Brüno, de Larry Charles


Há um pipi na tela. Em close. “Falando” Brüno. Você pode chamá-lo de pipi. O filme, nem a pau. Ele prefere fazer uso de todo o panteão de sinônimos utilizado pelos grandes caras do programa Hermes e Renato. Quando digo o filme, quero dizer a imagem, pois, não é que os personagens fiquem conversando sobre pênis, e sim, que nenhum plano do longa dê qualquer chance ao eufemismo, à sutiliza, ao piu piu. O que lhe interessa é o caralho. A trolha.

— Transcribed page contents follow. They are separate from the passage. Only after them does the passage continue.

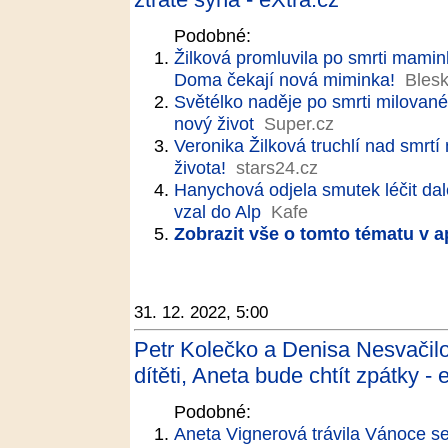
Podobné:
Žilková promluvila po smrti mamin
Doma čekají nová miminka!
Blesk
Světélko naděje po smrti milované
nový život
Super.cz
Veronika Žilková truchlí nad smrt
života!
stars24.cz
Hanychová odjela smutek léčit dal
vzal do Alp
Kafe
Zobrazit vše o tomto tématu v a
31. 12. 2022, 5:00
Petr Kolečko a Denisa Nesvačil
dítěti, Aneta bude chtít zpátky - 
Podobné:
Aneta Vignerová trávila Vánoce 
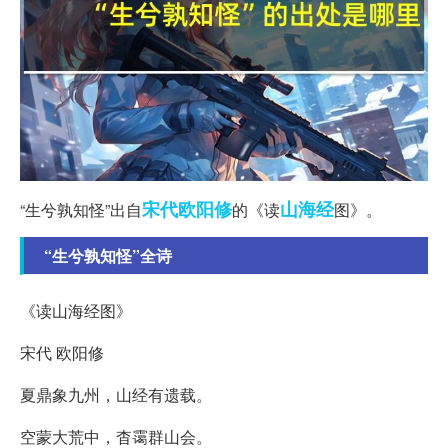
宋代
欧阳修
山海经
“生兮孰知怪”出自
的《读
图》。
“生兮孰知怪”全诗
《读山海经图》
宋代 欧阳修
夏鼎象九州，山经有遗载。
空蒙大荒中，杳霭群山会。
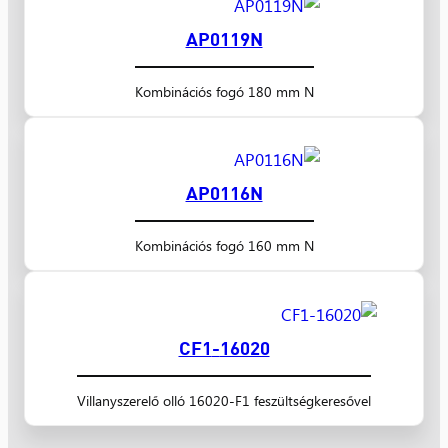
AP0119N
Kombinációs fogó 180 mm N
AP0116N
Kombinációs fogó 160 mm N
16020-CF1
Villanyszerelő olló 16020-F1 feszültségkeresővel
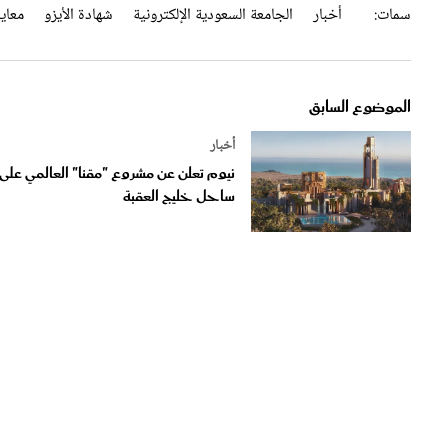
الموضوع السابق
أخبار
نيوم تعلن عن مشروع "مقنا" العالمي على
ساحل خليج العقبة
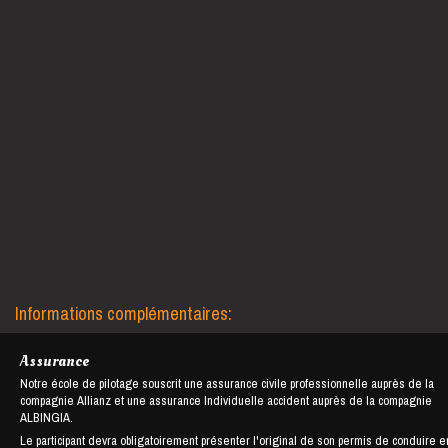
Informations complémentaires:
Assurance
Notre école de pilotage souscrit une assurance civile professionnelle auprès de la
compagnie Allianz et une assurance Individuelle accident auprès de la compagnie
ALBINGIA.
Le participant devra obligatoirement présenter l'original de son permis de conduire e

O filme não deixa de pagar por isso. Se, por um lado, Brüno causa certa empatia e desperta um sentimento de rebeldia juvenil – aquela que sentimos ao ouvir Raimundos no começo da adolescência, por exemplo - , ao ser tão politicamente incorreto, blasfemo e grotesco, por outro, não demora muito a se tornar enfadonho – quem não se entediaria ao ouvir um disco inteiro preenchido com Esporrei na Manivela?

Talvez, a comparação entre Sasha Baron Cohen e Raimundos seja um tanto injusta. Afinal, por trás da grosseria e da bestialidade, existe uma hábil capacidade de observar alguns pontos do mundo tecnológico e das celebridades e satirizá-los com bastante precisão (toda a questão da adoção da criança africana por meio de escambo envolvendo produtos da Apple, que por si só já é bem abrangente), o que deixa o filme um pouco menos inofensivo.

Mesmo que a tentativa de estabelecer uma equivalência entre a banda de Puteiro em João Pessoa e o longa de Larry Charles resulte imprecisa, ela permanece. Afinal, é difícil não pensar que o efeito provocado por ambas seja bem parecido. Não é que se cobre a troca do pênis (e todas as imagens grotescas) por elegância e bom gosto. Nem que se substitua “puteiro” por “zueiro”. Os bocas sujas são necessários ao mundo. Mas é que sacanagem o tempo todo soa como falta de criatividade.